Private Hiram T. Smith is a legendary casualty of the bloodless Maine Aroostook War, having died in 1838. Although one of roughly 38 men killed (all were non-combat deaths), he is the most famous because many locals consider him the only casualty of the war. A memorial placed in the middle of the Haynesville Woods along U.S. Route 2A also added to his fame. In 1933, the Daughters of the American Revolution (DAR) placed a marble marker at the site and later updated it with a granite marker that still stands today.

It is unknown how exactly Smith died or why he stands out from the rest of the men who died, as there is no official reason for his death. There are several ongoing theories:

1. He froze to death. Temperatures in that area of Maine during the winter of 1838 reached -40º Fahrenheit (-40º Celsius). However, many believe he died in the summer of 1838.

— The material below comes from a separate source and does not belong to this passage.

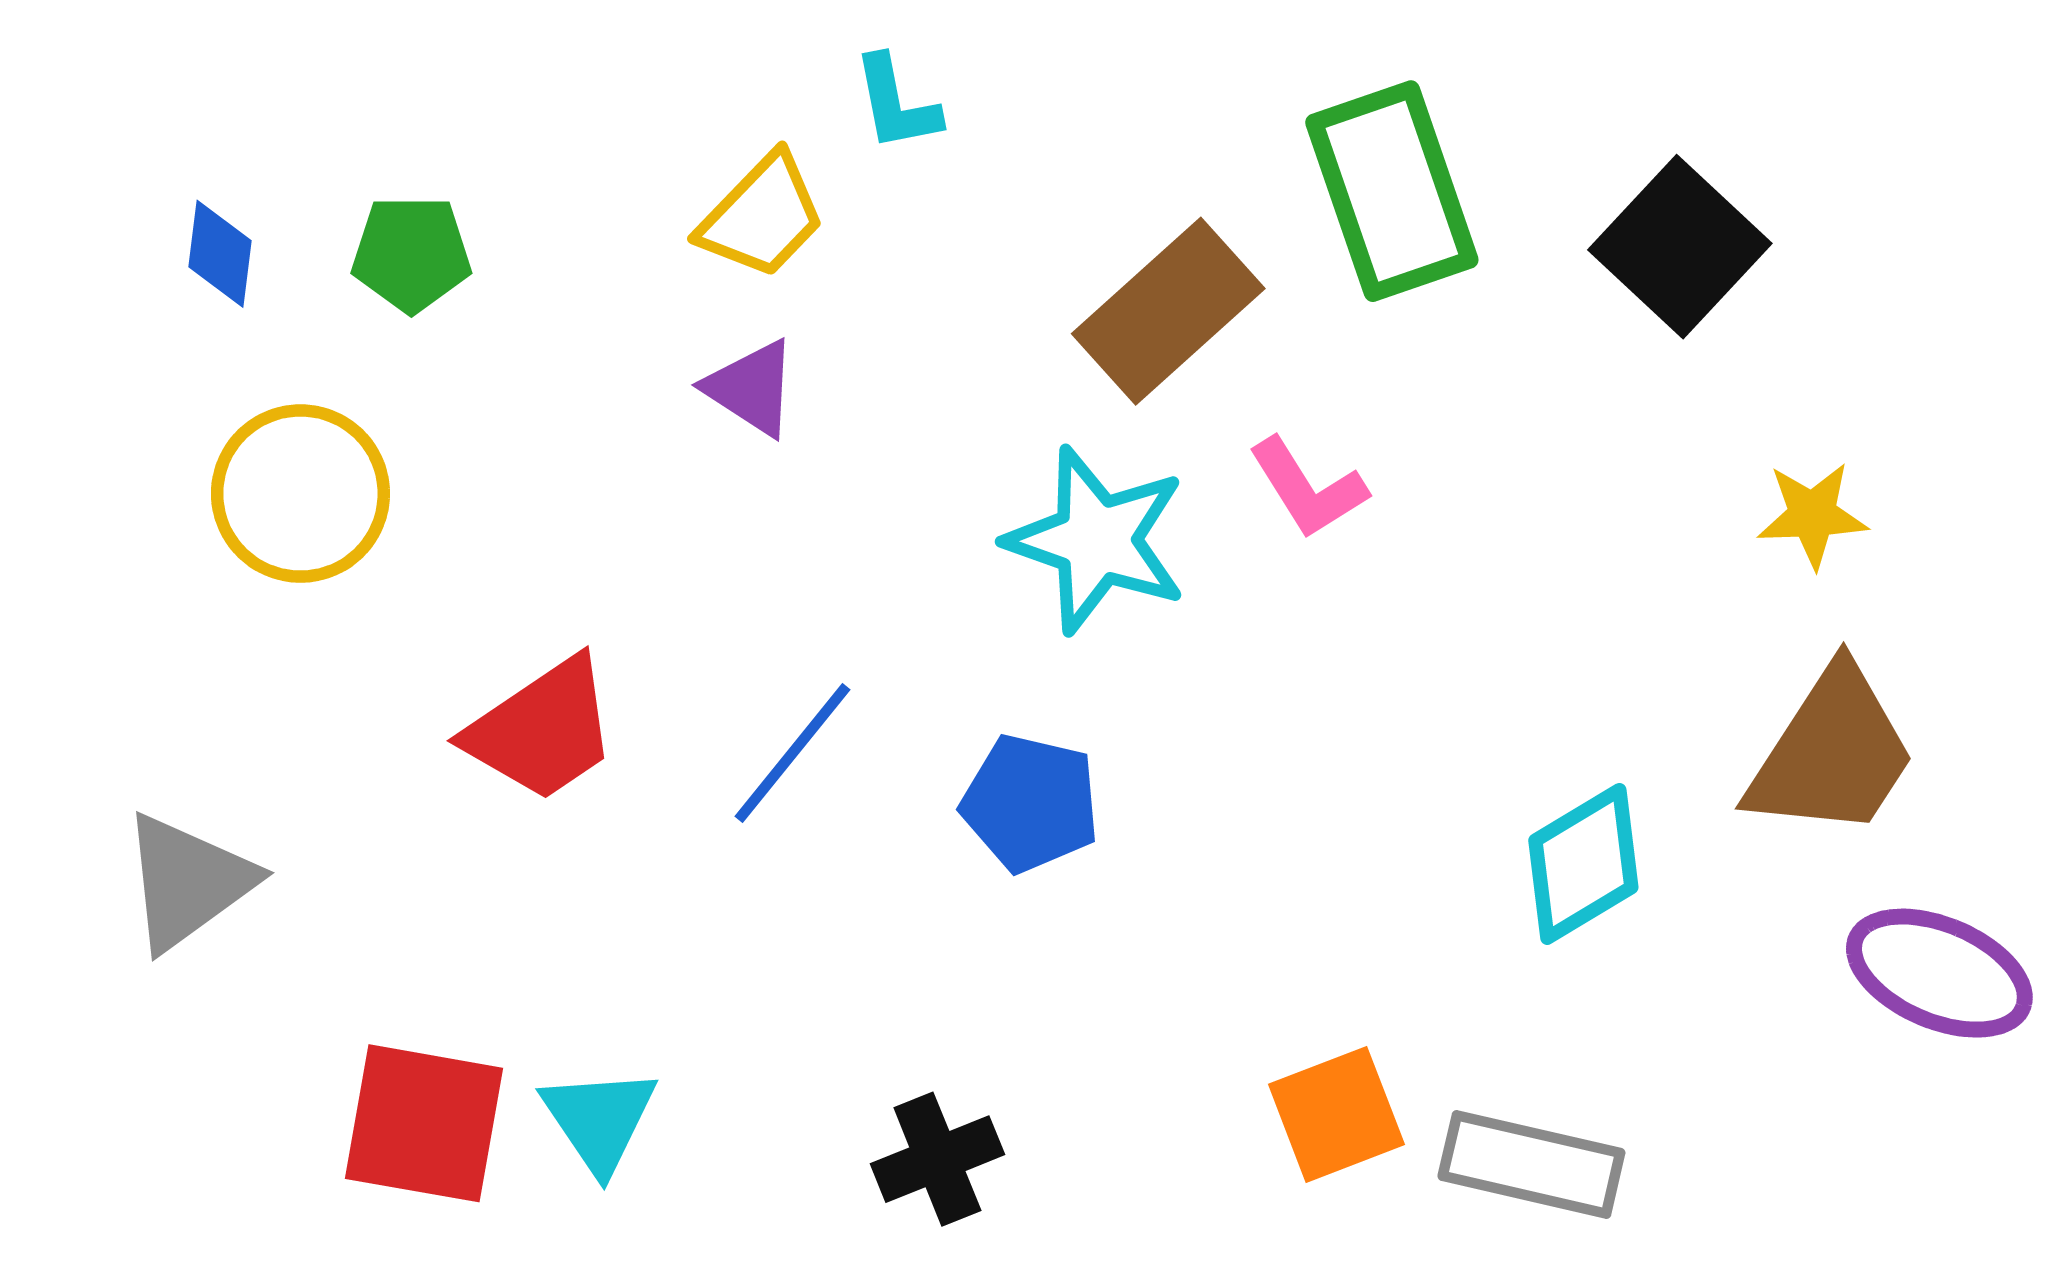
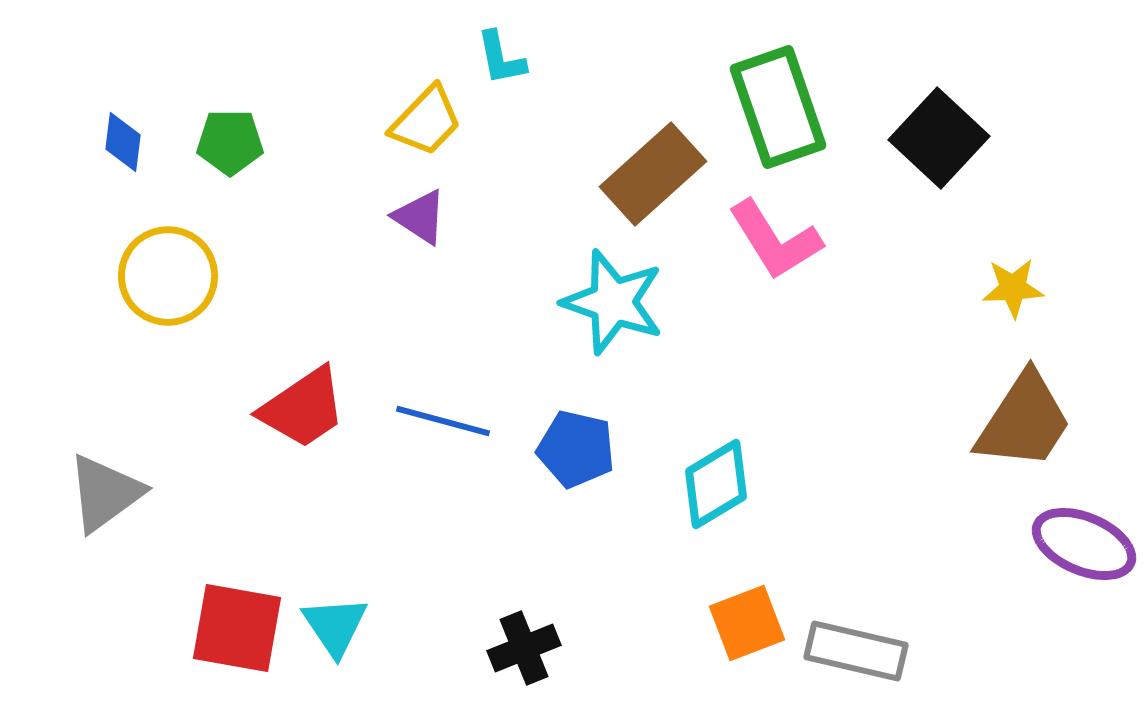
pink L-shape: (1308, 488) -> (775, 240), moved, size x1.4
blue line: (793, 753) -> (443, 421), turned 66
cyan diamond: (1583, 864) -> (716, 484), moved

2. Run over by an army supply wagon.
3. Killed by a horse when he went to feed them.
4. Falling through the ice of Lake St. Clair. While he may have died from falling through the ice, there has never been a Lake St. Clair in Maine.
5. Shot for desertion. Probably also not true, as this likely would have had a record of some type.
6. Fell into a pond and drowned. A pond now called Soldier's Pond has a marker stating "Soldier's Grave Aroostook War 1838" which is attributed to Smith but the year would be inconsistent with reports he died in 1839, and is not the same marker the DAR erected.